- **Problem statement**
Reproduce the records below in full and exactly, without their images.
Supplied data START
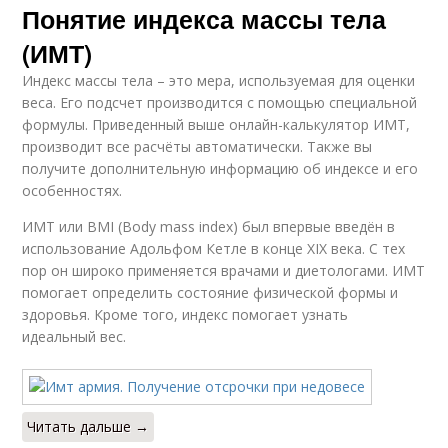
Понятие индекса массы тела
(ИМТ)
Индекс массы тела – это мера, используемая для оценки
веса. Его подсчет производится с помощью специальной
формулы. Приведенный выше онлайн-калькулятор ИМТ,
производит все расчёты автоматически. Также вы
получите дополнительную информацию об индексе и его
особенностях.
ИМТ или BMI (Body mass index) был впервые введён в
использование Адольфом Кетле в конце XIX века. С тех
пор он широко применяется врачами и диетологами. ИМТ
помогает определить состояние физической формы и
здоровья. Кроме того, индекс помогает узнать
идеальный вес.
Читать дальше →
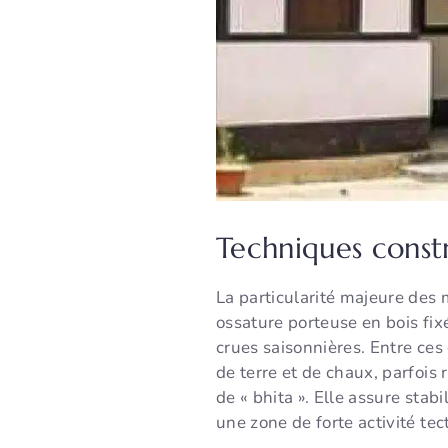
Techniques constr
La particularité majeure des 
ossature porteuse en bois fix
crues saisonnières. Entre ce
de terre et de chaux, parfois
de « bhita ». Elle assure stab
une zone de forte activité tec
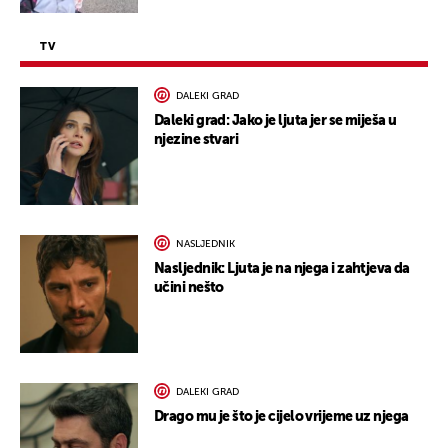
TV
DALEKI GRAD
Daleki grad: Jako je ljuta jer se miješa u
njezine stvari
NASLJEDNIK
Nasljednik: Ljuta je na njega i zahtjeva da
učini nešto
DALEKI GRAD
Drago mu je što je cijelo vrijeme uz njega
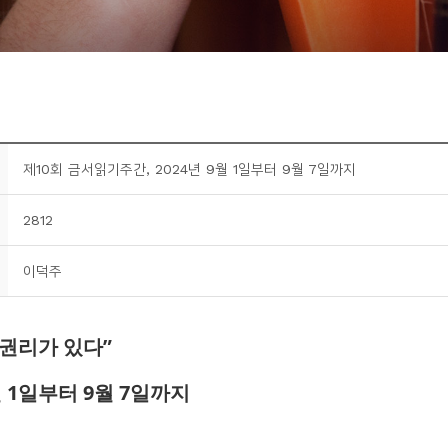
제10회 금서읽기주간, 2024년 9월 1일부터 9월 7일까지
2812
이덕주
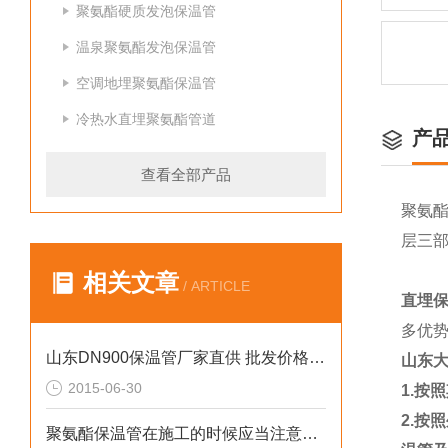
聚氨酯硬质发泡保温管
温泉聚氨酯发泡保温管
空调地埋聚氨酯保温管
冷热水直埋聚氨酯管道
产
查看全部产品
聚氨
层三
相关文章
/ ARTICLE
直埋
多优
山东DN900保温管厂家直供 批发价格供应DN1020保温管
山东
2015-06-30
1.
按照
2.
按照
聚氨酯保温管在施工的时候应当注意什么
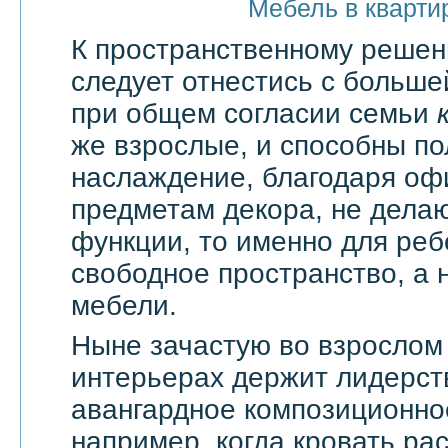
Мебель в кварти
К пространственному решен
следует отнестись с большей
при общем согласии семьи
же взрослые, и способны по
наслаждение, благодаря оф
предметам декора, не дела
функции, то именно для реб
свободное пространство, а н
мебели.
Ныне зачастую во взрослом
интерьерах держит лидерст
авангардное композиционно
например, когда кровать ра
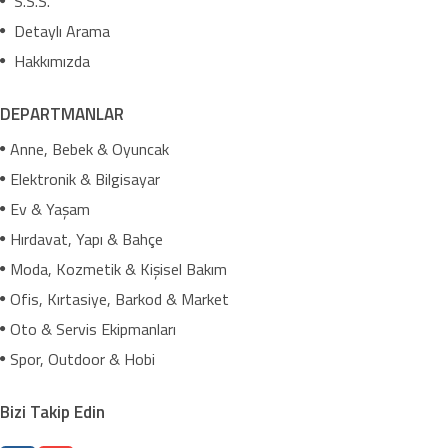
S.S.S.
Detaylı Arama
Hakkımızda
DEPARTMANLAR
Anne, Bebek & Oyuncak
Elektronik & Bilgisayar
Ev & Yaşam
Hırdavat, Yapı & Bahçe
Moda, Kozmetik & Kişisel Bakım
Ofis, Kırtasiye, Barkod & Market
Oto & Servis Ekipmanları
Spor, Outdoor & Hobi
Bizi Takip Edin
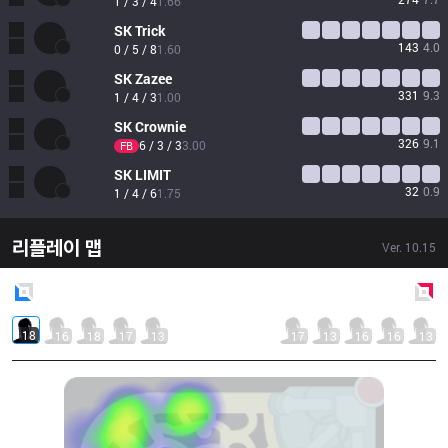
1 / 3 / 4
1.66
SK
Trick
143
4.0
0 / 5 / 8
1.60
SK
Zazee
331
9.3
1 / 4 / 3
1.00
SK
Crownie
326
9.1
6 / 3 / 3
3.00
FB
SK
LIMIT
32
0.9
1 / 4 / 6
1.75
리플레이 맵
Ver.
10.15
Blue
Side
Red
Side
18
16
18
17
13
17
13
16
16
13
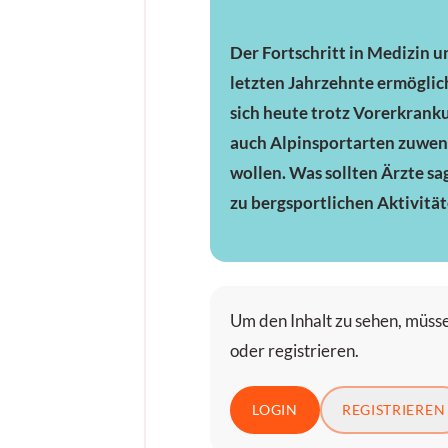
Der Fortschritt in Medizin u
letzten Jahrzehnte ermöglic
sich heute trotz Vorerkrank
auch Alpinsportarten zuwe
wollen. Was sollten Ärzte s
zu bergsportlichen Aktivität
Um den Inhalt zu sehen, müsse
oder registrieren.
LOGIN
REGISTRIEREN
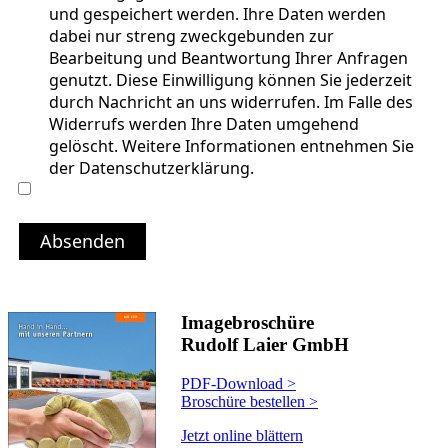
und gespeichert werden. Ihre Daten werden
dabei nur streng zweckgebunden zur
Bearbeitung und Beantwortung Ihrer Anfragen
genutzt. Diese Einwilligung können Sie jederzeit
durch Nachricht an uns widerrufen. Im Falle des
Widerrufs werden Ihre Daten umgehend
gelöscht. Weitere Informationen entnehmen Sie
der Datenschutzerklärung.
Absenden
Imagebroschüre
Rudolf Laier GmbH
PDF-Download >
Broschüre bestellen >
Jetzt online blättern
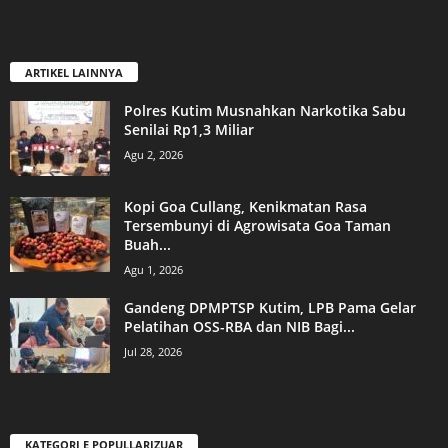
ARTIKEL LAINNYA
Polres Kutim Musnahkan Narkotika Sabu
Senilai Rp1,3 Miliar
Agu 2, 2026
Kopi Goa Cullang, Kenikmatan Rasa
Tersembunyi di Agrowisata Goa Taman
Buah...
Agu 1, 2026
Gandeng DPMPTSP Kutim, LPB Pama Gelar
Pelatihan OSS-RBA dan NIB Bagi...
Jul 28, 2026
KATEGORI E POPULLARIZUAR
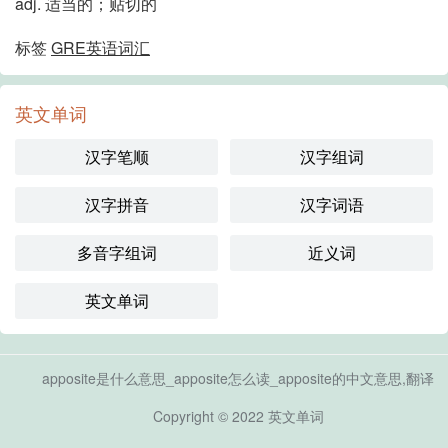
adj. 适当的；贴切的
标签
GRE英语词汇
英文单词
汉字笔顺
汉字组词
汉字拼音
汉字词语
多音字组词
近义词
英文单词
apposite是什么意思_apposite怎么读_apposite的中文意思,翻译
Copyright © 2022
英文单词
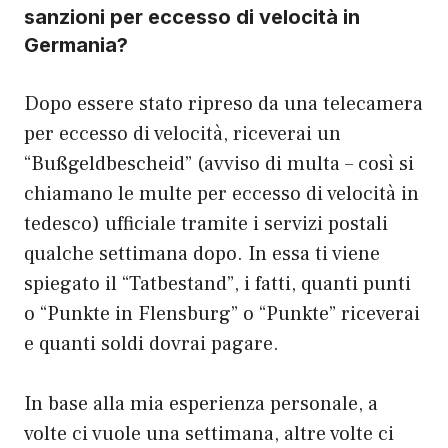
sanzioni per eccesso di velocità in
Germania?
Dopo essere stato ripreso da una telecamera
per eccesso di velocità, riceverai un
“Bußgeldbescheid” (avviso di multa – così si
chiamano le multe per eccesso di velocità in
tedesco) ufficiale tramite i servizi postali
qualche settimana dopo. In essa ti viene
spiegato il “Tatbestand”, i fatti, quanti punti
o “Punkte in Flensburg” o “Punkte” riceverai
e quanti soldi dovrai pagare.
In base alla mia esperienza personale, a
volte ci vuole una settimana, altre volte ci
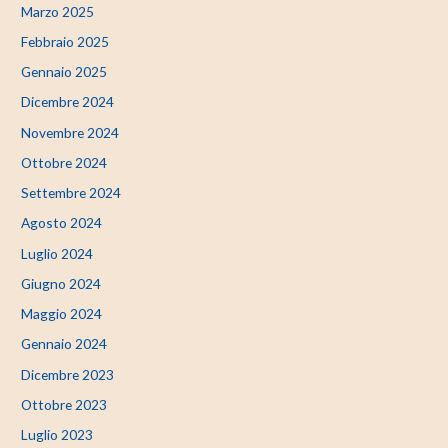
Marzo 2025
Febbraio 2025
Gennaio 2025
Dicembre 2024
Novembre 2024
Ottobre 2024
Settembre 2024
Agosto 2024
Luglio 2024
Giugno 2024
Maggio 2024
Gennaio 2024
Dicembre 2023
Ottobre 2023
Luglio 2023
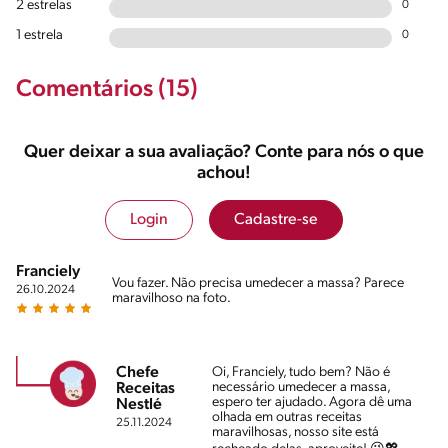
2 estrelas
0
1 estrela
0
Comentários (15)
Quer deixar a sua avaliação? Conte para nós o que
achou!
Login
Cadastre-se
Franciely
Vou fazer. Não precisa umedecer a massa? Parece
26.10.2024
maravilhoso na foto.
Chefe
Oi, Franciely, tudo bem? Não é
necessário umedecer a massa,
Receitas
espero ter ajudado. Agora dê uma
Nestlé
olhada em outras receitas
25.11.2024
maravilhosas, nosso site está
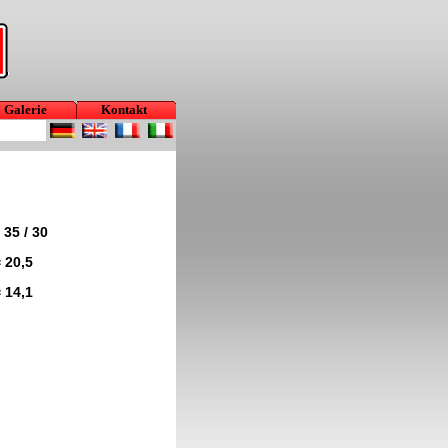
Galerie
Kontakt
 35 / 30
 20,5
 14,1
Supplied data END
- **Your response**
Понятие индекса массы тела
(ИМТ)
Индекс массы тела – это мера, используемая для оценки
веса. Его подсчет производится с помощью специальной
формулы. Приведенный выше онлайн-калькулятор ИМТ,
производит все расчёты автоматически. Также вы
получите дополнительную информацию об индексе и его
особенностях.
ИМТ или BMI (Body mass index) был впервые введён в
использование Адольфом Кетле в конце XIX века. С тех
пор он широко применяется врачами и диетологами. ИМТ
помогает определить состояние физической формы и
здоровья. Кроме того, индекс помогает узнать
идеальный вес.
Читать дальше →
Techniques constr
La particularité majeure des 
ossature porteuse en bois fix
crues saisonnières. Entre ce
de terre et de chaux, parfois
de « bhita ». Elle assure stab
une zone de forte activité tec
TV
DALEKI GRAD
Daleki grad: Jako je ljuta jer se miješa u
njezine stvari
NASLJEDNIK
Nasljednik: Ljuta je na njega i zahtjeva da
učini nešto
DALEKI GRAD
Drago mu je što je cijelo vrijeme uz njega
제10회 금서읽기주간, 2024년 9월 1일부터 9월 7일까지
2812
이덕주
聚氨酯硬质发泡保温管
温泉聚氨酯发泡保温管
空调地埋聚氨酯保温管
冷热水直埋聚氨酯管道
产
查看全部产品
聚氨
层三
相关文章
/ ARTICLE
直埋
多优
山东DN900保温管厂家直供 批发价格供应DN1020保温管
山东
2015-06-30
1.
按照
2.
按照
聚氨酯保温管在施工的时候应当注意什么
Мебель в кварти
К пространственному решен
следует отнестись с большей
при общем согласии семьи
же взрослые, и способны по
наслаждение, благодаря оф
предметам декора, не дела
функции, то именно для реб
свободное пространство, а н
мебели.
Ныне зачастую во взрослом
интерьерах держит лидерст
авангардное композиционно
например, когда кровать ра
S.S.S.
Detaylı Arama
Hakkımızda
DEPARTMANLAR
Anne, Bebek & Oyuncak
Elektronik & Bilgisayar
Ev & Yaşam
Hırdavat, Yapı & Bahçe
Moda, Kozmetik & Kişisel Bakım
Ofis, Kırtasiye, Barkod & Market
Oto & Servis Ekipmanları
Spor, Outdoor & Hobi
Bizi Takip Edin
1 / 3 / 4
1.66
SK
Trick
143
4.0
0 / 5 / 8
1.60
SK
Zazee
331
9.3
1 / 4 / 3
1.00
SK
Crownie
326
9.1
6 / 3 / 3
3.00
FB
SK
LIMIT
32
0.9
1 / 4 / 6
1.75
리플레이 맵
Ver.
10.15
Blue
Side
Red
Side
18
16
18
17
13
17
13
16
16
13
Der Fortschritt in Medizin u
letzten Jahrzehnte ermöglic
sich heute trotz Vorerkrank
auch Alpinsportarten zuwe
wollen. Was sollten Ärzte s
zu bergsportlichen Aktivität
Um den Inhalt zu sehen, müsse
oder registrieren.
LOGIN
REGISTRIEREN
und gespeichert werden. Ihre Daten werden
dabei nur streng zweckgebunden zur
Bearbeitung und Beantwortung Ihrer Anfragen
genutzt. Diese Einwilligung können Sie jederzeit
durch Nachricht an uns widerrufen. Im Falle des
Widerrufs werden Ihre Daten umgehend
gelöscht. Weitere Informationen entnehmen Sie
der Datenschutzerklärung.
Absenden
Imagebroschüre
Rudolf Laier GmbH
PDF-Download >
Broschüre bestellen >
Jetzt online blättern
ARTIKEL LAINNYA
Polres Kutim Musnahkan Narkotika Sabu
Senilai Rp1,3 Miliar
Agu 2, 2026
Kopi Goa Cullang, Kenikmatan Rasa
Tersembunyi di Agrowisata Goa Taman
Buah...
Agu 1, 2026
Gandeng DPMPTSP Kutim, LPB Pama Gelar
Pelatihan OSS-RBA dan NIB Bagi...
Jul 28, 2026
KATEGORI E POPULLARIZUAR
adj. 适当的；贴切的
标签
GRE英语词汇
英文单词
汉字笔顺
汉字组词
汉字拼音
汉字词语
多音字组词
近义词
英文单词
apposite是什么意思_apposite怎么读_apposite的中文意思,翻译
Copyright © 2022
英文单词
sanzioni per eccesso di velocità in
Germania?
Dopo essere stato ripreso da una telecamera
per eccesso di velocità, riceverai un
“Bußgeldbescheid” (avviso di multa – così si
chiamano le multe per eccesso di velocità in
tedesco) ufficiale tramite i servizi postali
qualche settimana dopo. In essa ti viene
spiegato il “Tatbestand”, i fatti, quanti punti
o “Punkte in Flensburg” o “Punkte” riceverai
e quanti soldi dovrai pagare.
In base alla mia esperienza personale, a
volte ci vuole una settimana, altre volte ci
Marzo 2025
Febbraio 2025
Gennaio 2025
Dicembre 2024
Novembre 2024
Ottobre 2024
Settembre 2024
Agosto 2024
Luglio 2024
Giugno 2024
Maggio 2024
Gennaio 2024
Dicembre 2023
Ottobre 2023
Luglio 2023
2 estrelas
0
1 estrela
0
Comentários (15)
Quer deixar a sua avaliação? Conte para nós o que
achou!
Login
Cadastre-se
Franciely
Vou fazer. Não precisa umedecer a massa? Parece
26.10.2024
maravilhoso na foto.
Chefe
Oi, Franciely, tudo bem? Não é
necessário umedecer a massa,
Receitas
espero ter ajudado. Agora dê uma
Nestlé
olhada em outras receitas
25.11.2024
maravilhosas, nosso site está
Galerie
Kontakt
 35 / 30
 20,5
 14,1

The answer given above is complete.